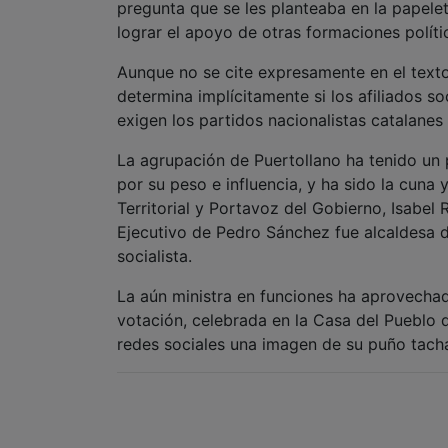
pregunta que se les planteaba en la papel
lograr el apoyo de otras formaciones políti
Aunque no se cite expresamente en el text
determina implícitamente si los afiliados s
exigen los partidos nacionalistas catalane
La agrupación de Puertollano ha tenido un 
por su peso e influencia, y ha sido la cuna 
Territorial y Portavoz del Gobierno, Isabel
Ejecutivo de Pedro Sánchez fue alcaldesa de
socialista.
La aún ministra en funciones ha aprovechado
votación, celebrada en la Casa del Pueblo d
redes sociales una imagen de su puño tachan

#####

## What is being asked
In the entries above, find the line that contains "La aún ministra en funciones ha aprovechado", then repeat exactly every line from the first one through that line, with no pictures.

## Exercise response
pregunta que se les planteaba en la papel
lograr el apoyo de otras formaciones políti
Aunque no se cite expresamente en el text
determina implícitamente si los afiliados s
exigen los partidos nacionalistas catalane
La agrupación de Puertollano ha tenido un 
por su peso e influencia, y ha sido la cuna 
Territorial y Portavoz del Gobierno, Isabel
Ejecutivo de Pedro Sánchez fue alcaldesa de
socialista.
La aún ministra en funciones ha aprovechado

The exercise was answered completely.